# Nominal rpm x Peak rpm on a electric motor



## major (Apr 4, 2008)

DiasAida said:


> I am currently projecting an electric motor to run in a electric car and I came with a question that I can not answer with my knowledge:
> The car that i am projecting have 76 rated torque with 3200 rpm nominal speed. But with these variables it is not possible for it to reach the 60 km/h needed on the project. I need to increase the speed up to 4500 rpm (still within the speed range of 6000 rpm) but I do not know if this is going to shorten the motor life and if it is possible to maintain that rotation for long periods of time (like 4-5 minutes). Can somebody help me with this?
> 
> Thanks
> ...


Hi Marcos,

I think you are confused about motor "rating" or as I call it---the nameplate game. At face value, your post seems confusing and one would just tell you to choose the appropriate gear ratio to run the motor at your desired RPM for the required vehicle speed (km/h). So I hope I am addressing your question.

Electric motors are rated for a specific condition, meaning at a particular RPM, torque, voltage for a specified time with certain ambient conditions and thermal management (cooling). The makers of the motors then can assure that their products conform and users will know what to expect, exactly. This information often times gets abbreviated and stamped on the nameplate. These figures are often called "nominal".

Electric motors routinely are capable of operation beyond these nominal ratings. For instance RPM can be higher, in your case 6000 max. This means that this motor can operate without damage and give acceptable life operating at 6000 RPM or below. However, this does not imply that the other "ratings" such as torque will apply when operated at other than nominal RPM (3200).

The same logic often applies to nominal torque. Motors can operate at "overload" torque which is greater than nominal torque, but for reduced time periods before rated temperature is reached.

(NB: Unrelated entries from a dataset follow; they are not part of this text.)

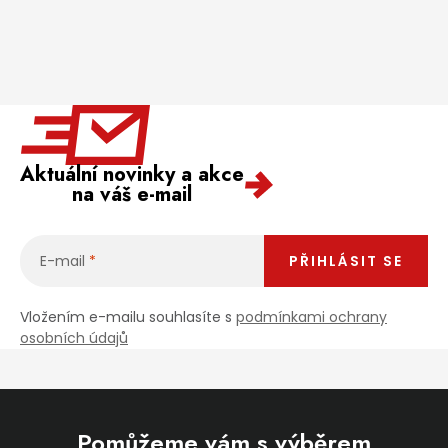
Aktuální novinky a akce
na váš e-mail
E-mail
PŘIHLÁSIT SE
Vložením e-mailu souhlasíte s
podmínkami ochrany
osobních údajů
Pomůžeme vám s výběrem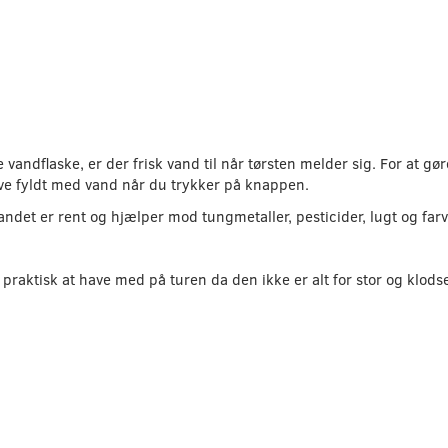
andflaske, er der frisk vand til når tørsten melder sig. For at gør
ive fyldt med vand når du trykker på knappen.
t vandet er rent og hjælper mod tungmetaller, pesticider, lugt og fa
praktisk at have med på turen da den ikke er alt for stor og klods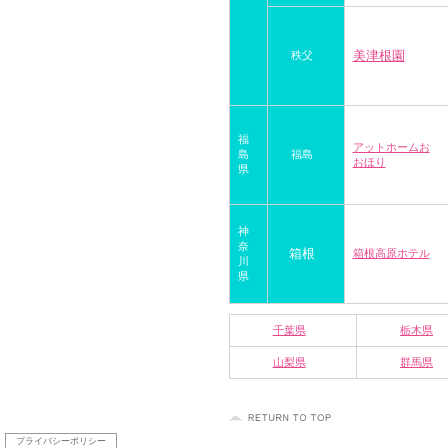
美津根園
秩父
福
アットホームお
島
福島
おほり
県
神
奈
箱根
箱根高原ホテル
川
県
千葉県
栃木県
山梨県
群馬県
プライバシーポリシー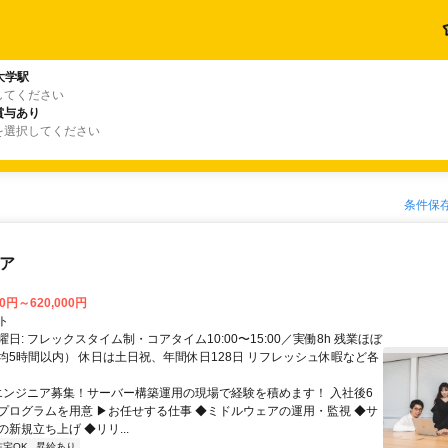
大学駅
してください
賞与あり
を選択してください
条件保
ニア
00円～620,000円
ト
日: フレックスタイム制・コアタイム10:00〜15:00／実働8h 残業ほぼ
均5時間以内） 休日は土日祝、年間休日128日 リフレッシュ休暇など各
 エンジニア募集！サーバー構築運用の現場で経験を積めます！ 入社後6
プログラムを用意 ▶お任せする仕事 ◆ミドルウェアの運用・監視 ◆サ
新規立ち上げ ◆リリ...
在宅OK
昇給あり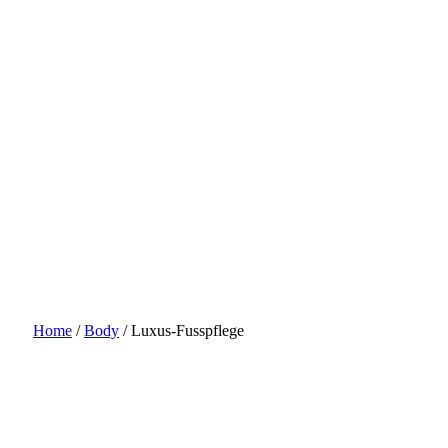
Home
/
Body
/
Luxus-Fusspflege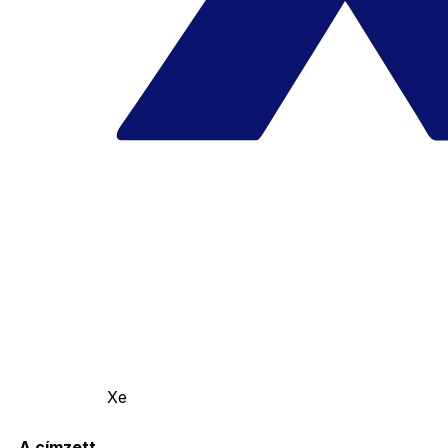
Xe
A címzett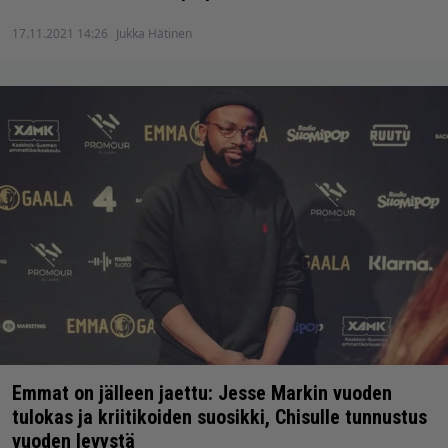
17.11.2021 14:26
Jukka Hätinen
Emmat on jälleen jaettu: Jesse Markin vuoden
tulokas ja kriitikoiden suosikki, Chisulle tunnustus
vuoden levystä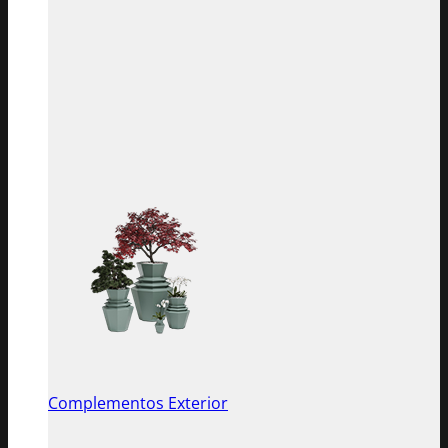
Complementos Exterior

In your case, the motor is rated at 76 Nm (or lb.ft.---you don't say which units) at 3200 RPM. It is likely that it will operate perfectly well at 4500 RPM, but will not be able to put out 76 Nm for long without overheating. An increase from 3200 to 4500 RPM at the same torque would be 40% increase in power output. So at 4500 RPM, your motor may be able to run for long periods without overheating if the load torque is lower. A reasonable guess would be 40% lower torque so the power is the same. But----it is not a sure bet----check with the motor manufacturer to be sure.

I hope this addresses your question.

major


----------



## DiasAida (Aug 10, 2011)

Thank you so much for the information. It helped me a lot!


----------